The next forecast for a chance of rain in the Midwest is sometime next week. The heat could have a withering effect from one business sector to another. “Corn is a commodity that’s going to be impacted and will have a ripple effect in the long term,” Butler said. “Farmers have to count on mother nature, and there’s only so much water in the ground.”
“Everybody talks about the economy, but that’s becoming a catchall, even when it doesn’t tell the full story,” Spieckerman said, adding that the heat wave is impacting retailers more than they’d like to admit. A retail executive who didn’t want to be named, said, “People use weather as an excuse no matter what. Is the heat wave affecting anyone’s business? If you have the right goods, no matter how hot it is, customers will buy it.”

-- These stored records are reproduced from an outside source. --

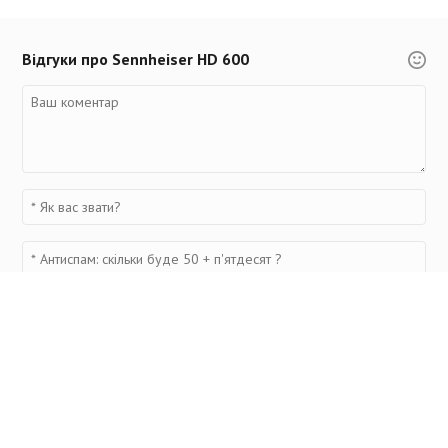
Відгуки про Sennheiser HD 600
200
04.04.16 в 18:23
ціна актуалноа....це оригінал
Ответить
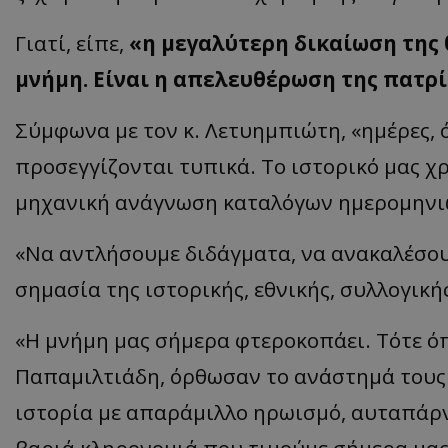
ASP.NET_SessionI
Γιατί, είπε,
«η μεγαλύτερη δικαίωση της 
μνήμη. Είναι η απελευθέρωση της πατρί
Σύμφωνα με τον κ. Λετυημπιώτη, «ημέρες, 
VISITOR_PRIVACY
προσεγγίζονται τυπικά. Το ιστορικό μας χρ
μηχανική ανάγνωση καταλόγων ημερομηνιώ
«Να αντλήσουμε διδάγματα, να ανακαλέσο
σημασία της ιστορικής, εθνικής, συλλογικ
«Η μνήμη μας σήμερα φτεροκοπάει. Τότε ό
__cf_bm
Παπαμιλτιάδη, όρθωσαν το ανάστημά τους.
ιστορία με απαράμιλλο ηρωισμό, αυταπάρν
__cf_bm
βαριά κληρονομιά που τιμούμε σήμερα μας 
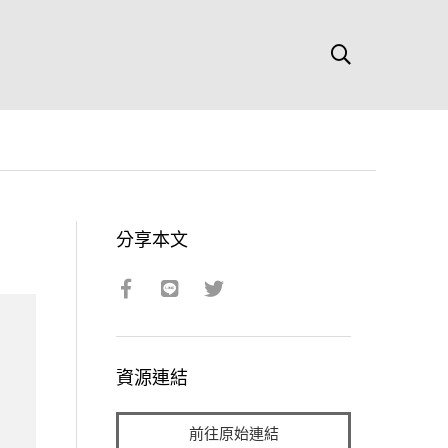
分享本文
資源連結
前往原始連結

“We had a very warm start to the season, so that may have pulled sales forward,” said Evan Gold, senior vice president of client services at Planalytics, which offers weather intelligence to business. “Retailers have b-t-s, and they’ve got to push that product, but maybe they don’t have to give it away. Some of the discount folk mentioned weather as a reason for disappointing sales in June, such as Destination Maternity. Some of the mall-based business may get a kick out of the heat wave by people going in to beat the heat. Granted, consumers are going there to beat the heat more than to shop.”
Retail sales in June on a year-over-year basis increased 3.5 percent at apparel specialty stores, while sales at department stores fell 3.2 percent and sales at general merchandise stores declined 0.3 percent.
“Retail sales continued to stall in the month of June, as consumers held off on discretionary and nondiscretionary spending, marking three consecutive months of retail sales decreases, implying that persistently high domestic unemployment, stagnant job growth and international economic unease have taken a toll on American consumers this spring,” said Matthew Shay, president and chief executive officer of the National Retail Federation.
Retailers had dramatic promotions this week, planned or otherwise. Target’s weekly circular, which a spokesman said was planned, was called “Bonus Black Friday in July,” with a quarter-page image of the iPad 2 in white, for $499 in stores and $399 online, less than Amazon’s price of $426.99. Target touted a 65-percent-off sale on apparel, including a sale on select swimwear.
“The intensity of heat we have impacts shopping in a negative way,” said Walter Loeb, president of Loeb Associates. “People don’t feel like shopping, and they will postpone back-to-school shopping until it gets cooler. In a heat wave, you don’t have to get your kids anything except bathing suits.”